Make an exact copy of the records below, excluding images.

[Available data — start]

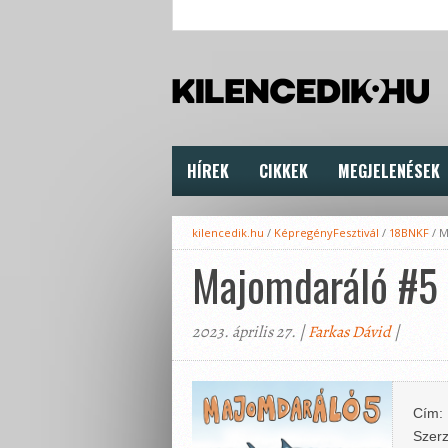
HÍREK
CIKKEK
MEGJELENÉSEK
kilencedik.hu
/
KépregényFesztivál
/
18BNKF
/
M
Majomdaráló #5
2023. április 27. |
Farkas Dávid
|
Cím:
Szerz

[Available data — finish]

- _Result of the task_:
HÍREK
CIKKEK
MEGJELENÉSEK
kilencedik.hu
/
KépregényFesztivál
/
18BNKF
/
M
Majomdaráló #5
2023. április 27. |
Farkas Dávid
|
Cím:
Szerz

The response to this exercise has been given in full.